Apparently, I’m a lot like Woody Allen. So I’ve been told by men older than myself. I can see it, I admit. There’s the whole jewish thing for starters. There’s the neurotic aspect of my personality too. And I admit, I do worry about the universe expanding. I do think it’s my business.
However, I don’t you think you have to be chock full of all of his insecurities to be a Woody Allen fan. It probably helps, but as a filmmaker he’s created some of the most wonderful films of the last 40 years. Comedies and dramas that explore what it’s like to exist in this world. To search for love and happiness and friendship, all with the spectre of just how fragile and finite our existence really is. To paraphrase a Canadian comic book character with claws, Woody Allen is the best there is at what he does, but what he does isn’t always very nice.
Woody and I
I got on board with Woody in the 90’s, when I was a teenager and he was going through his one and only scandal, the dissolution of his relationship with Mia Farrow and his love affair (and eventual marriage) to her adopted daughter, Soon-Yi Previn. What’s amazing was through and subsequent to all that drama, Woody released a series of stellar films – Husbands and Wives, Manhattan Murder Mystery, Bullets Over Broadway, Mighty Aphrodite, Deconstructing Harry. At the same time, I was going back to his earlier work – watching Annie Hall and Manhattan for the first time, rewatching The Purple Rose of Cairo and Crimes and Misdemeanors. I read biographies about the man and his work, looking to get an insight to what makes him tick.
How Does He Do It?
Which brings me to Woody Allen: A Documentary, a PBS two part film for American Masters that was recently released on DVD. Done with Woody’s complete cooperation, it’s as inside a look into his world and creativity that anybody interested in filmmaking and filmmakers should watch. Critics, actors and peers, including Martin Scorsese, Diane Keaton, Mariel Hemmingway, Sean Penn, Josh Brolin and many others offer enlightening descriptions of Woody’s methods as a writer and director. We watch Woody onset of his 2011 film You Will Meet A Tall Dark Stranger, giving guidance and advice to his stars Brolin and Naomi Watts. It’s not one of his better films, but seeing the man at work is entertaining and informative.
There’s a strong focus on a few films – Annie Hall, Manhattan and Crimes and Misdemeanors. Not surprising, really, as these three are really considered to be Woody at his best. It’s certainly hard for me to not think of them as such. All three offer such great insight into the human condition – who we are and why do the things we do. If you haven’t seen Annie Hall or Manhattan, you’re missing Diane Keaton at her best. As for Crimes and Misdemeanors, it offers up brilliant performances from Jerry Orbach and Martin Landau, two old time pros who work off each other brilliantly. To hear Woody and his stars talk about the films gives a fan an even greater insight and appreciation into his craft.

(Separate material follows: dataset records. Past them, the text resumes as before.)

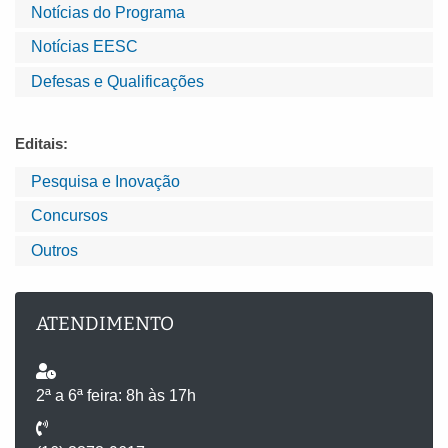
Notícias do Programa
Notícias EESC
Defesas e Qualificações
Editais:
Pesquisa e Inovação
Concursos
Outros
ATENDIMENTO
2ª a 6ª feira: 8h às 17h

At nearly four hours long, Woody Allen: A Documentary is a near perfect exploration of Woody’s life and work. It doesn’t dwell on the Farrow scandal, so if you’re looking for that kind of gossip, you won’t find it here. As a fan of both Manhattan Murder Mystery and Deconstructing Harry, I would have like a little more insight into both those films. Overall though, this is one of the most compelling films I’ve ever watched on a filmmaker, made even more enticing by Woody’s full blown participation.
Watch it and you may find your appreciation of the man and his universe expanding.